Wendy Davis must be dizzy from all the spinning she’s done this week on the question of abortion.
Tuesday morning the Dallas Morning News reported that Davis had said she could support a 20-week ban on abortion, just not the specific one included in the bill she filibustered last June. Davis said “I would have and could have voted to allow that to go through, if I felt
like we had tightly defined the ability for a woman and a doctor to be
making this decision together and not have the Legislature get too deep
in the weeds of how we would describe when that was appropriate.”
The reaction from some on the left was disappointment but the NY Times decided to take the lemons and make lemonade. In a story published Thursday they praised Davis’ nuanced position on the issue and assured readers “Ms. Davis and her aides had made similar comments previously.” In other words, Davis openness to a 20-week ban isn’t really news.
But even as the Times was adjusting to the new normal, Davis was pulling the rug out from under them.
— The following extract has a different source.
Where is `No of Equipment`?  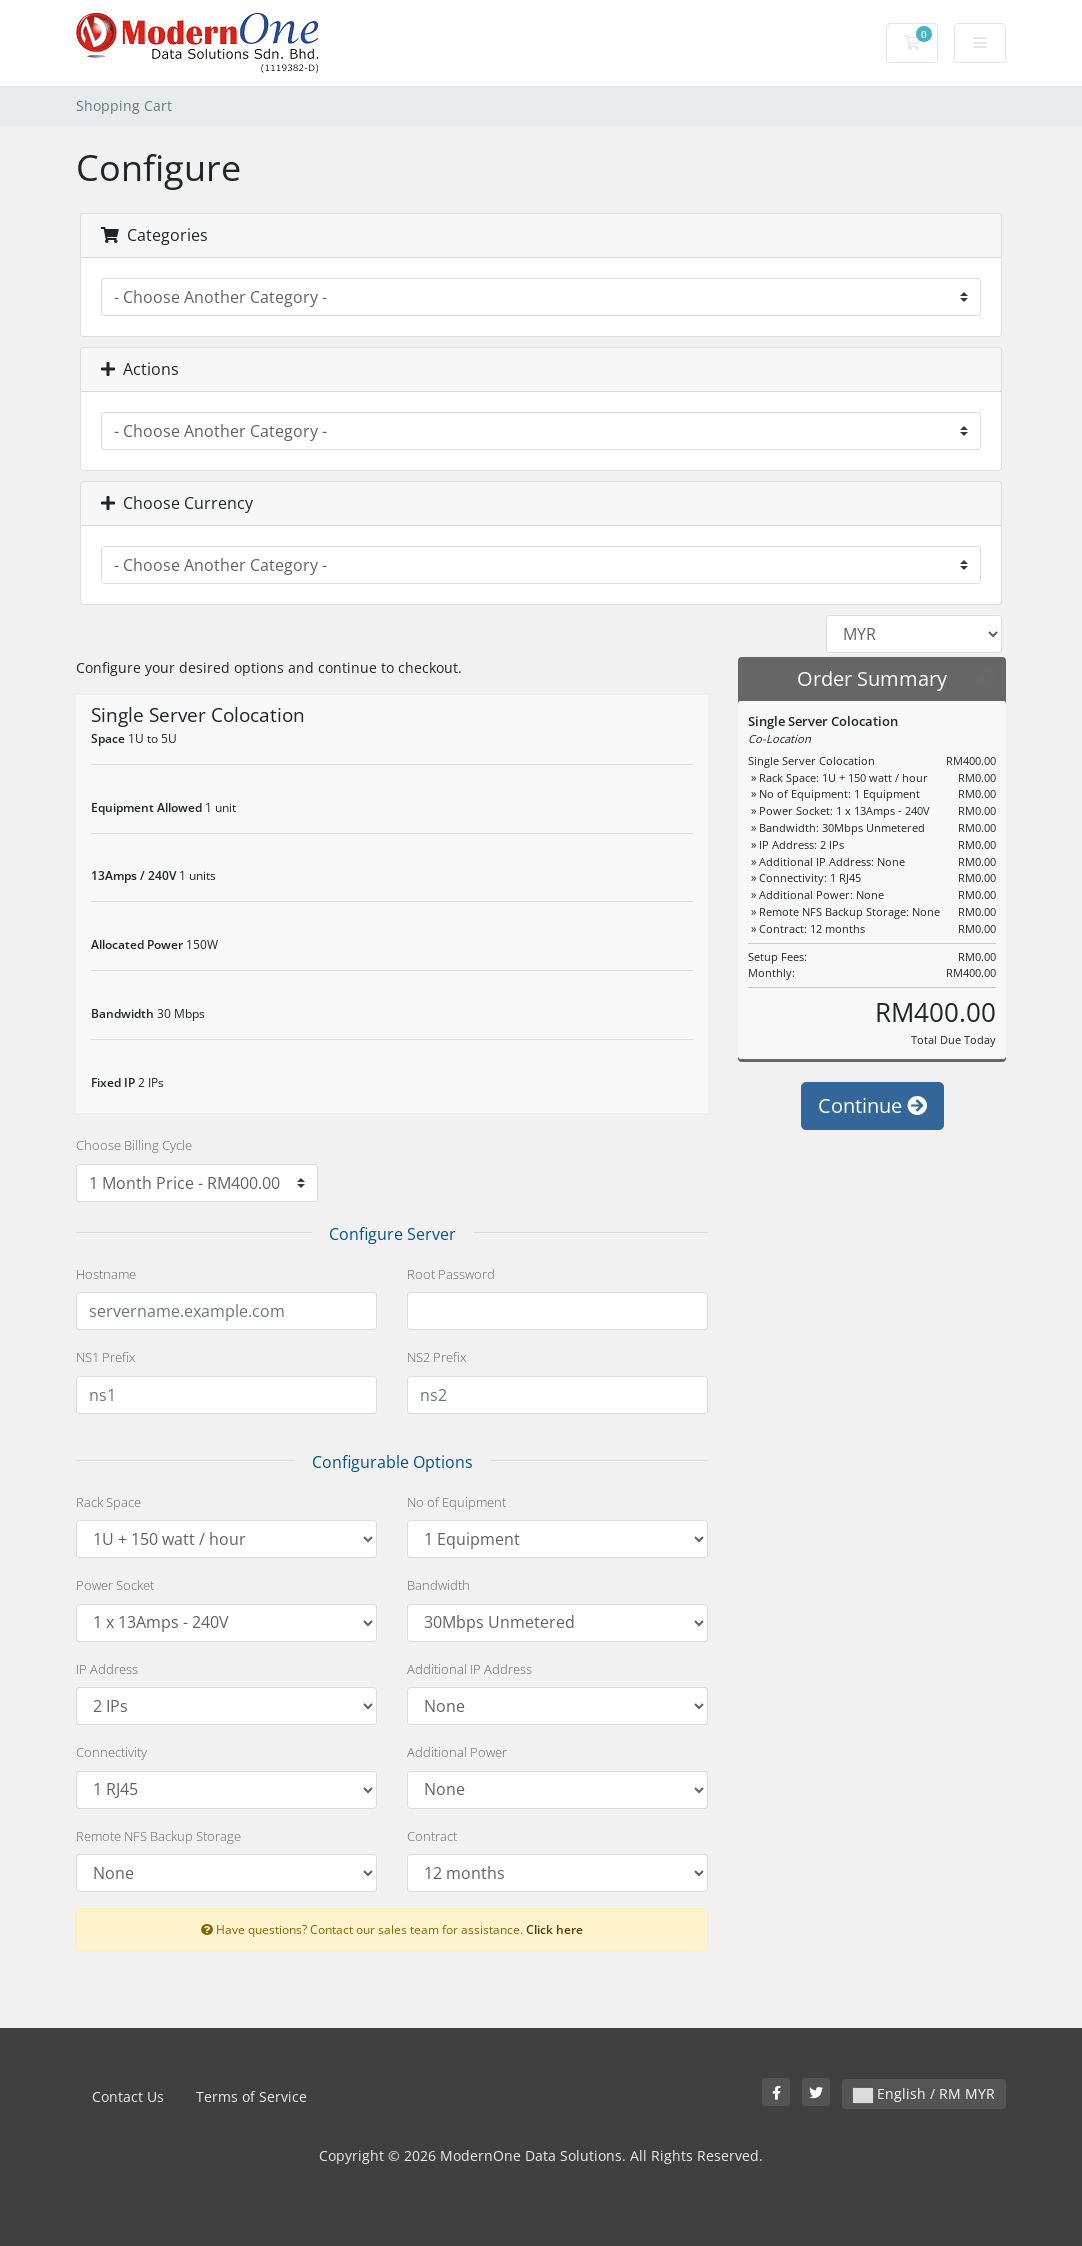 No of Equipment is located at coordinates (456, 1502).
She told the San Antonio Express-News Thursday that her comments to the Dallas Morning News had been mischaracterized. “What I tried to convey there was that it’s impossible for the
Legislature to define artfully enough exceptions that will accommodate
everyday situations that women are facing in that arena, and that it has
to be left to a woman and her doctor” Davis explained.
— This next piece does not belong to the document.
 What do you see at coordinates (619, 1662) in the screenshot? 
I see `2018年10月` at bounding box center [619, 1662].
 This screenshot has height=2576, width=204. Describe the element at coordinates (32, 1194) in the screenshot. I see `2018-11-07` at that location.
So Tuesday there was some version of the bill she could have allowed “to go through” if it was defined “tightly” enough. By Friday the task was simply “impossible.” That certainly sounds like another flip-flop but only if you believe for an instant that what Davis said Tuesday was more than Texas sized spin.
As I explained yesterday,
the bill Davis filibustered already contained the very exceptions she
claimed were necessary. The truth is she didn’t want a smarter 20-week
ban, she wanted no ban.
Over at Hot Air, Allahpundit argues along the same lines. There is no flip-flop here because Davis’ statement about a workable ban was such an obvious sham:
She supports a ban in theory but in practice she wants the state to
defer completely to women and their doctors when they invoke the health
exceptions to it. In other words, if you say you’re exempt from the law,
you are. Boehner should float that idea to Obama the next time he
pushes a new assault-weapons ban.
That’s not a bad idea. How would the left feel about a ban on AR-15s which could be waived at the discretion of the gun dealer? I’m guessing the New York Times would not see this as a nuanced position on gun control.